The Union Jack. Flag of an island of Misandry?
In a fashion similar to the Superbowl hoax of 1993, The British Goverment has staged a DV hoax regarding the World Cup event. From National Review:
"According to a May 25 press release by England’s Association of Chief Police Officers (ACPO), “cases of domestic abuse increase by nearly 30% on England match days.” The shocking 30 percent figure was from a study prepared and publicized by the British Home Office. Determined to stem the assaults, officials flooded pubs and the airwaves with graphic warnings. “Don’t let the World Cup leave its mark on you,” warned a poster distributed by the West Yorkshire Police (below). It showed the bare back of a cowering woman marked by bruises, cuts, and the imprint of a man’s shoe.

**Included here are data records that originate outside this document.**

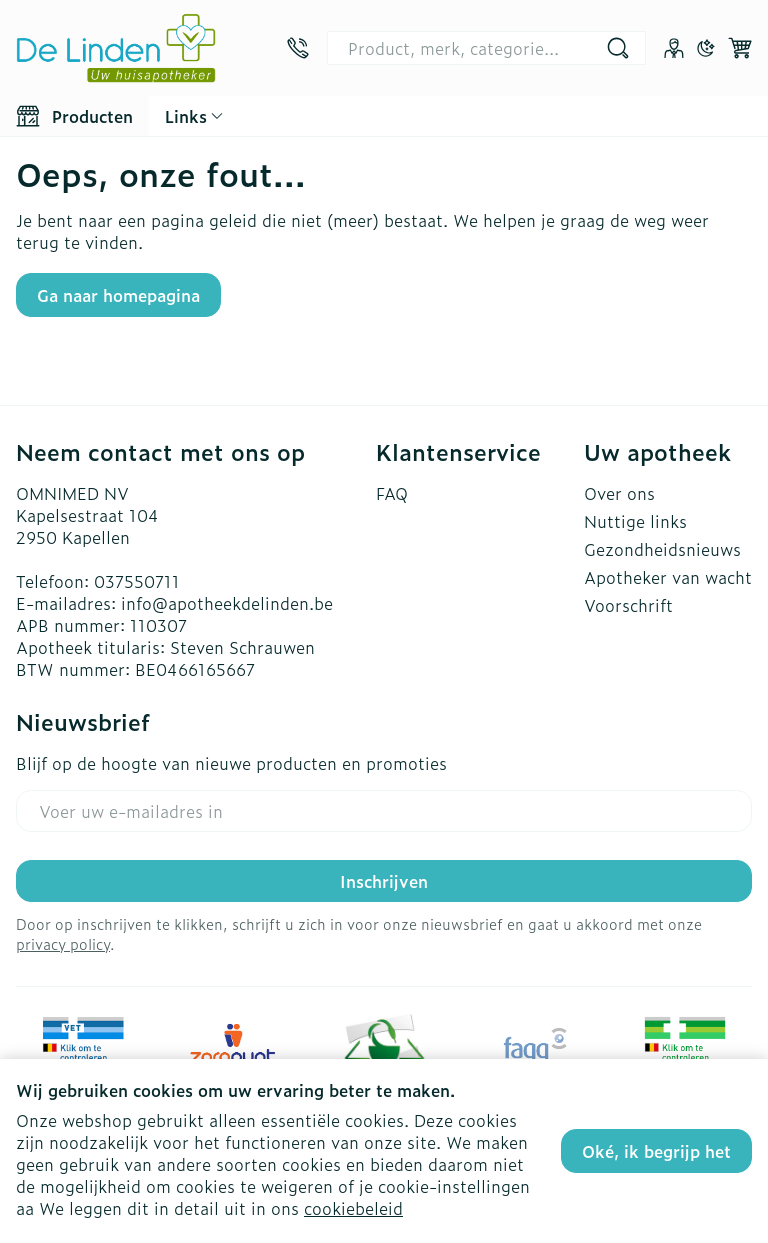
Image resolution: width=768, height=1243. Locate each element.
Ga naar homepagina (118, 295)
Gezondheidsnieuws (662, 549)
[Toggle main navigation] (74, 116)
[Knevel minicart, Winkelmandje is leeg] (740, 48)
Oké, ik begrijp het (656, 1151)
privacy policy (63, 943)
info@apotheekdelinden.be (227, 603)
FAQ (392, 493)
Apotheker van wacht (668, 577)
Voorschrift (628, 605)
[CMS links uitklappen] (194, 116)
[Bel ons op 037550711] (298, 48)
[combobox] (486, 48)
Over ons (619, 493)
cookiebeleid (353, 1208)
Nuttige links (635, 521)
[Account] (674, 48)
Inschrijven (384, 881)
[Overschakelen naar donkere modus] (706, 48)
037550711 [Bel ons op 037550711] (137, 581)
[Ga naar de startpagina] (116, 48)
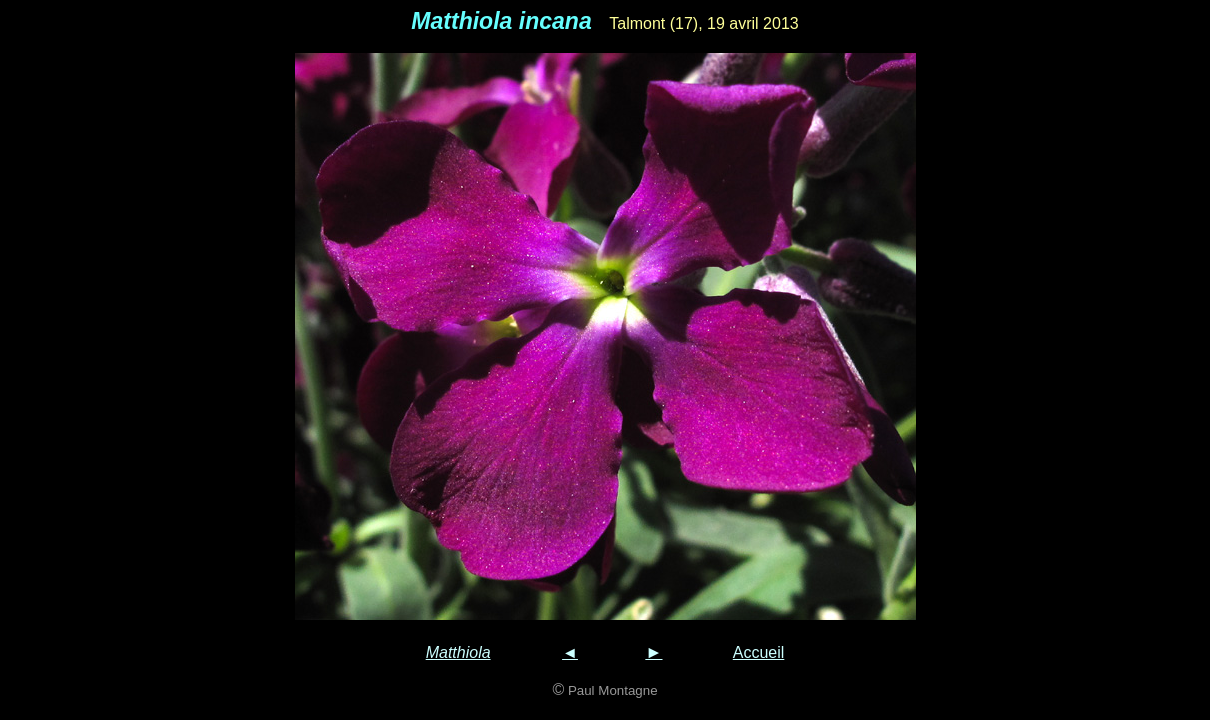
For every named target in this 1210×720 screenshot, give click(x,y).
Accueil (759, 652)
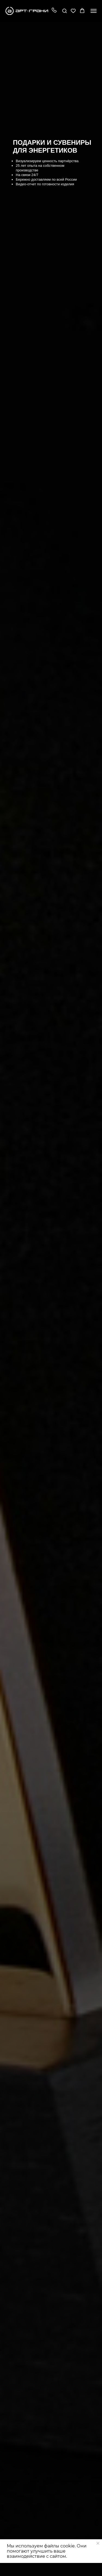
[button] (54, 10)
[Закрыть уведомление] (98, 2543)
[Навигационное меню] (94, 11)
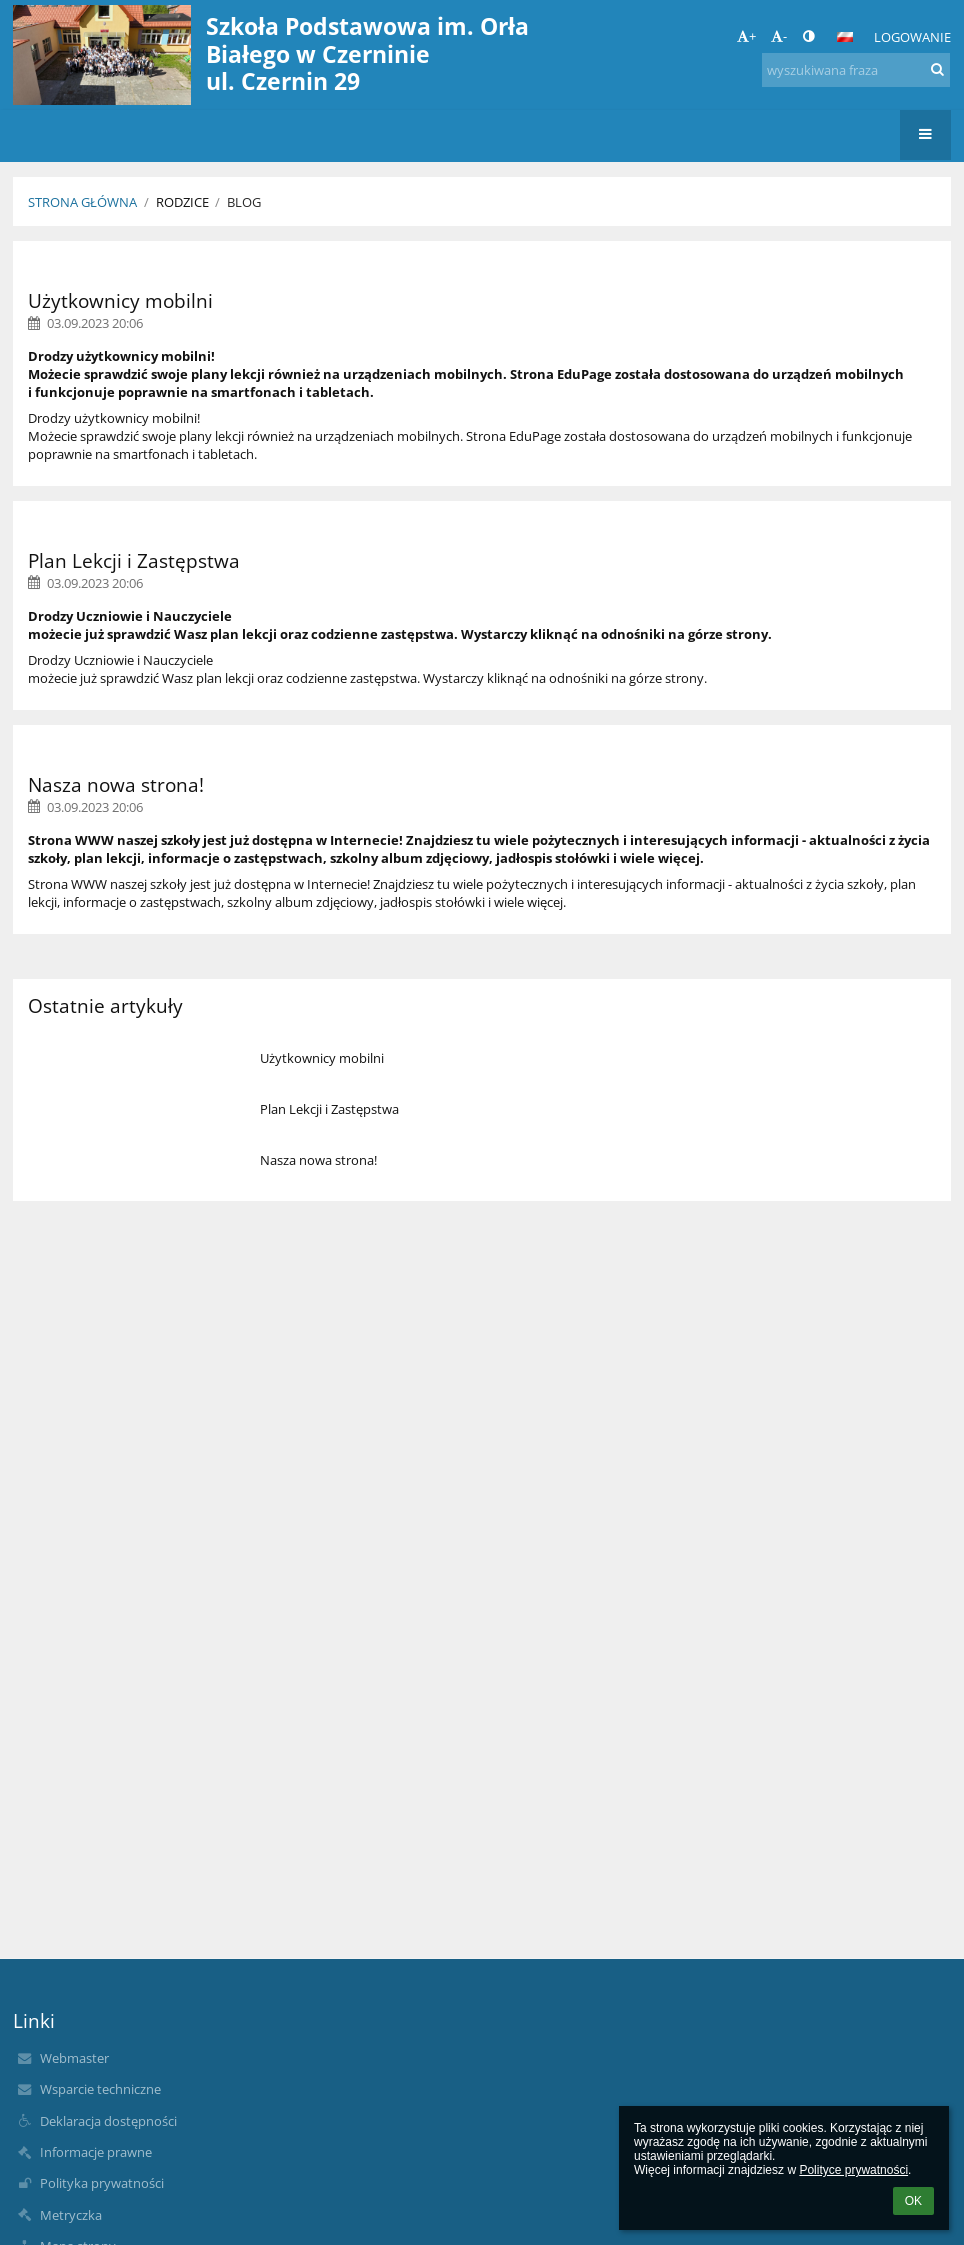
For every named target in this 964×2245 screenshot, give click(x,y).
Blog (244, 202)
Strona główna (82, 202)
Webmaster (74, 2058)
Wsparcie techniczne (100, 2089)
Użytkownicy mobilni (322, 1058)
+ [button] (746, 36)
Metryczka (71, 2215)
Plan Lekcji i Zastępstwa (329, 1109)
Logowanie (912, 37)
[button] (845, 37)
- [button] (779, 36)
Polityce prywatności (853, 2170)
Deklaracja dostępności (108, 2121)
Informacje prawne (96, 2152)
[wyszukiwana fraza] (856, 70)
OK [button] (913, 2201)
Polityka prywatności (102, 2183)
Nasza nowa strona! (318, 1160)
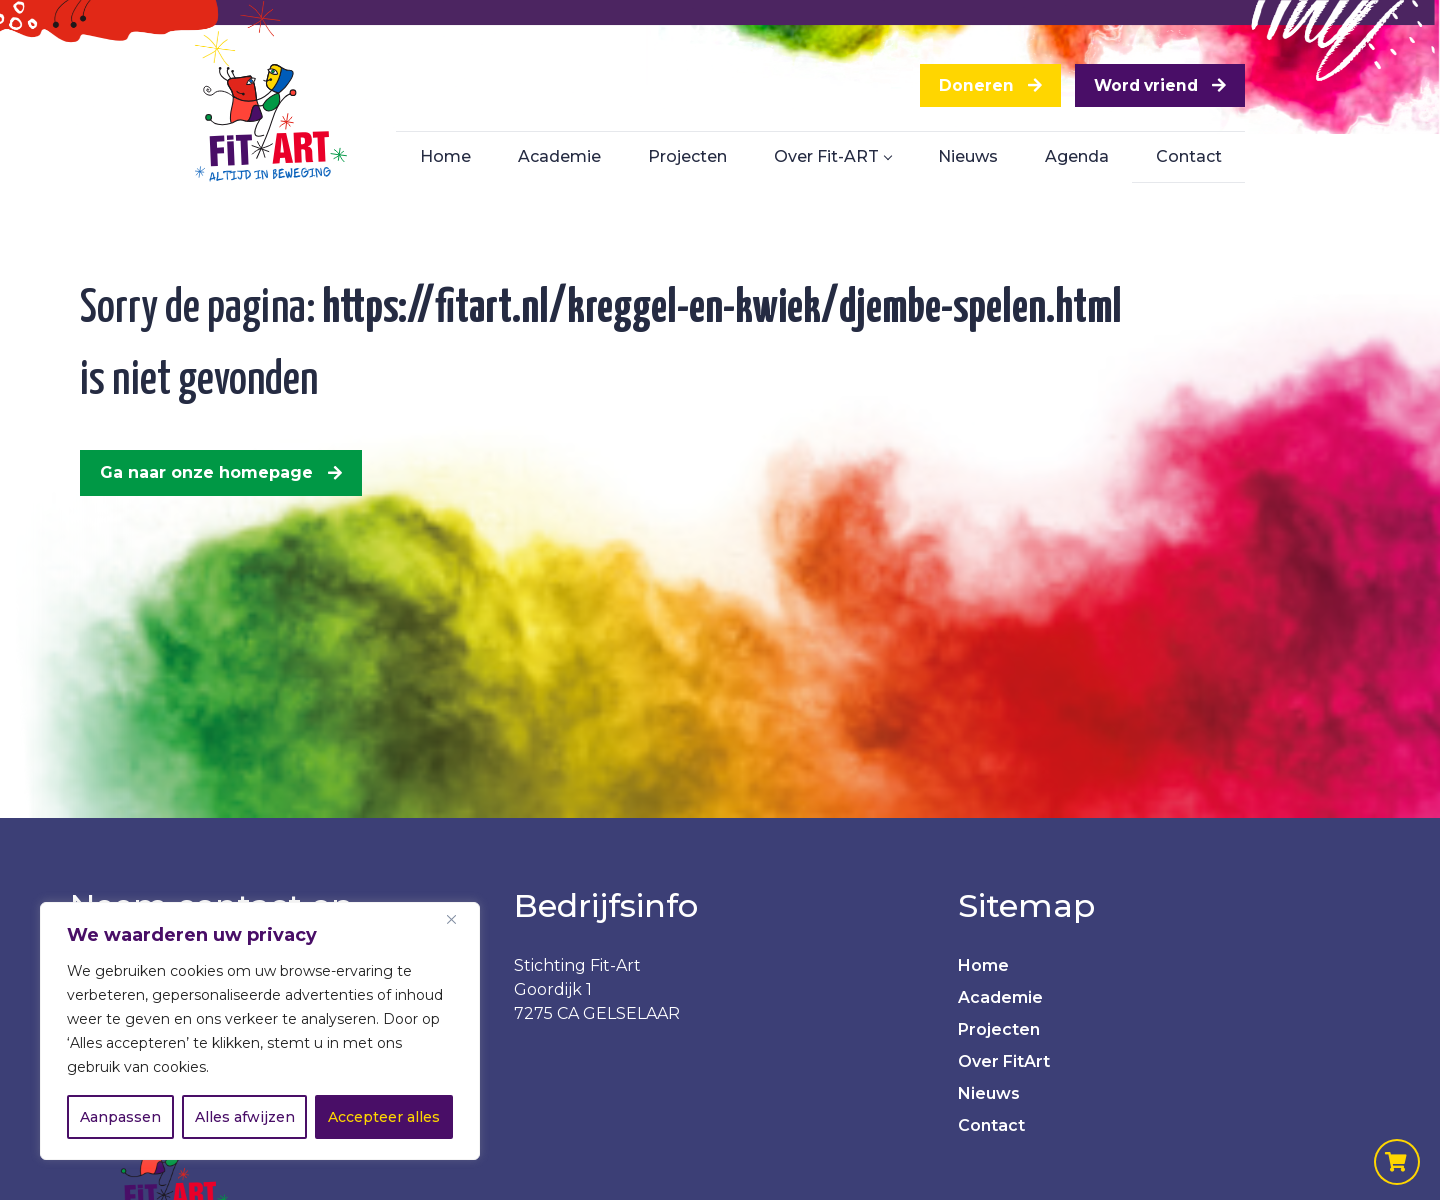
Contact (991, 1125)
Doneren (964, 87)
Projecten (999, 1029)
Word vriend (1141, 87)
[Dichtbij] (459, 919)
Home (983, 965)
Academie (1000, 997)
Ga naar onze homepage (206, 472)
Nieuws (989, 1093)
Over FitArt (1004, 1061)
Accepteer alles (384, 1117)
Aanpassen (120, 1117)
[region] (260, 1031)
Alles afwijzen (245, 1117)
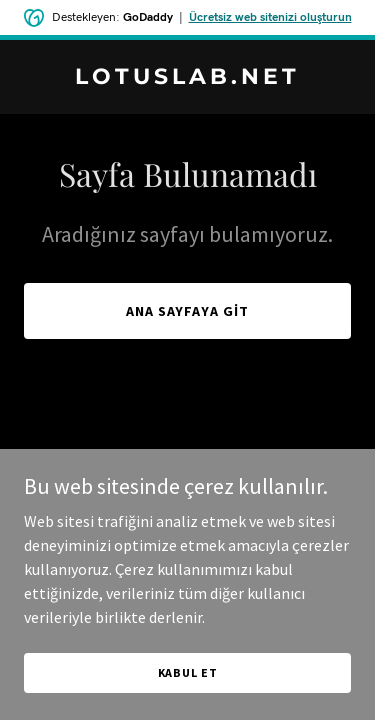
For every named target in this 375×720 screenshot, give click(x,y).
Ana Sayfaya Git (188, 311)
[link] (187, 78)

Could the World Cup Abuse Nightmare be a copycat fraud?
“A stunt based on misleading figures,” is the verdict of BBC legal commentator Joshua Rozenberg and producer Wesley Stephenson. They recently investigated the alleged link between the televised World Cup games and violence in the home for their weekly program Law in Action. On June 22 — day twelve of the 2010 World Cup — they aired the story. It included an interview with a prominent Cambridge University statistician, Sheila Bird, whom they had asked to review the Home Office study and its finding of a 30 percent increase in domestic abuse. She found it to be so amateurish and riddled with flaws that it could not be taken seriously. The 30 percent claim was based on a cherry-picked sample of police districts; it failed to correct for seasonal differences and essentially ignored match days that showed little or no increase in domestic violence. Professor Bird also noted that improved police practices can lead to increased reports of violence but do not necessarily indicate more violence. A telltale sign that something is amiss in the Home Office is that it also disseminates the claim that “one in four women will be a victim of domestic violence.” That impossibly high figure may be the result of a rather expansive definition of “domestic violence” — which includes not only physical and sexual violence but also emotional and “financial” abuse.
Those behind the exaggerated crisis are not going to recant in the face of mere facts. When the BBC investigators presented Carmel Napier, the deputy chief constable of Gwent, with the evidence that the study she and her colleagues were promoting was specious, she replied: “If it has saved lives, then it is worth it.”
Bottom Line: Hoaxes like this put real DV victims in more danger, not less. The UK goverment has sactioned misandry, very disappointing. Venues may change, the lies and misandry stays the same.